The Indian/Arabian form and the smaller variety of the European wolf are suspected dog ancestors. The timber wolf is a huge, shaggy beast which is quite large and powerful. Not a wolf that's easily handled by humans. Its more than likely wolves adopted humans first rather than the other way around.


----------



## NormanF (Apr 14, 2013)

Catu said:


> Another thing to take into consideration is that the wolf we see in this past 100 years is also a product of heavy selection caused by a pressure that has lead them almost to extinction. Today wolves are the survivors of human hunting, where precisely the more shy and skittish, those to avoided human contact at any cost are the ones who are alive to our days. On the contrary, 40,000-30.000 years ago the boldest and more human confident of the wolves that roamed around villages became dogs.


Catu - yup - and those traits in the Carpathian wolf are passed down to the wolfdogs bred from them. It doesn't mean Kavik won't be friendly and outgoing but dealing with the effects of that genetic heritage makes raising the dog much harder.


----------



## wolfy dog (Aug 1, 2012)

Blitzkrieg1 said:


> Who could possibly believe that adding wolf blood would make for a better working dog?
> 
> He does look cool tho.


They attempted this by creating the Saarloos Wolfdog who also failed as a working dog. Wolfs are not workers; they are highly skilled predators.
I wish they would leave the wolf out of dogs. Some here might be able to deal with these but we have plenty of hybrid breeders in our area and the problems that come with them. The shelters are cleverly disguising them as Husky or Malamute mixes and the public is unaware and plainly go for the looks. People who warn against this on CL get flagged immediately.
I don't get the undoing of domestication. Do we have to prove our superiority somehow in being able to handle animal that's part wild?
I know they are gorgeous and owners get a lot of attention form the public but so do I with WD. I have worked with several but it didn't seem much fun in the end for their owners due to management and stress levels.


----------



## Ares God Of War (Jan 13, 2011)

Wow he is GORGEOUS!!!

Sent from Petguide.com Free App


----------



## MiraC (Dec 7, 2012)

Looks like a Red Wolf , beautiful judging from those paws he is going to be big!


Sent from Petguide.com App


----------



## Catu (Sep 6, 2007)

Today Nguenechen blessed us with a couple of hours of sun


----------



## NormanF (Apr 14, 2013)

Nguenechen is absolutely stunning... its obvious why its a dog - its confident and relaxed. No wild wolf shows such a reassurance in the presence of a human being.

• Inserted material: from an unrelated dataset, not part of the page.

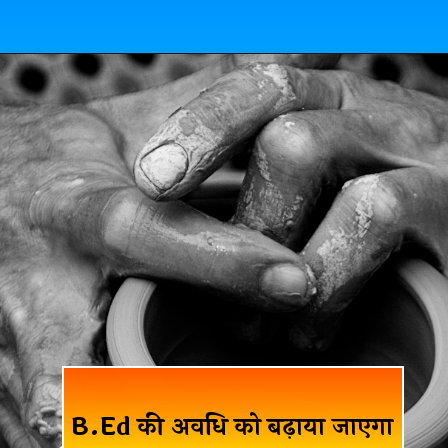
B.Ed की अवधि को बढ़ाया जाएगा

Thanks for sharing the photos!


----------



## NormanF (Apr 14, 2013)

wolfy dog said:


> They attempted this by creating the Saarloos Wolfdog who also failed as a working dog. Wolfs are not workers; they are highly skilled predators.
> I wish they would leave the wolf out of dogs. Some here might be able to deal with these but we have plenty of hybrid breeders in our area and the problems that come with them. The shelters are cleverly disguising them as Husky or Malamute mixes and the public is unaware and plainly go for the looks. People who warn against this on CL get flagged immediately.
> I don't get the undoing of domestication. Do we have to prove our superiority somehow in being able to handle animal that's part wild?
> I know they are gorgeous and owners get a lot of attention form the public but so do I with WD. I have worked with several but it didn't seem much fun in the end for their owners due to management and stress levels.

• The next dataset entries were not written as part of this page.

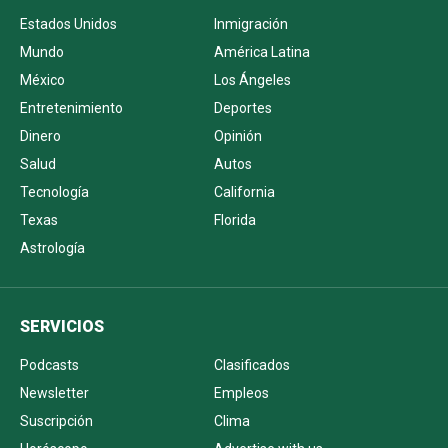
Estados Unidos
Inmigración
Mundo
América Latina
México
Los Ángeles
Entretenimiento
Deportes
Dinero
Opinión
Salud
Autos
Tecnología
California
Texas
Florida
Astrología
SERVICIOS
Podcasts
Clasificados
Newsletter
Empleos
Suscripción
Clima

A lot of people have grown up on Jack London and his famous wolfdog "Wild Fang" - there is something beautiful about a wolf, there's elegance, strength and wisdom in the animal that people would like to have in a pet. And breeding programs have sought to capture those qualities in a domestic dog. A true wolf is dangerous and can't really be trusted to its high prey drive and natural instincts. Which human breeding of dogs has striven to tame over thousands of years. Creating a dog with a gentle pet temperament is a formidable undertaking. The Saarlos Wolfdog and the Czech Vlcak are not for the first time dog owner. But for people who can give them what they need and are understanding of them, they can make wonderful companions. Living with a dog that has traits of its wild ancestor makes one appreciate what the dog has given us over thousands of years and it should also motivate us to keep the wolf where it belongs: in the wild and free!


----------



## AngelaA6 (Jan 20, 2013)

Gorgeous pup


----------



## Merciel (Apr 25, 2013)

What a lovely and unusual dog!

Even as I type these words, I feel a little bad, thinking that perhaps some unintended person may come to this forum and see them and think "oh yes, a wolfdog, that's what I need too!" -- when in fact it's generally a disastrous choice for any owner and not at all something that somebody should even consider on the basis of gorgeous Internet pictures.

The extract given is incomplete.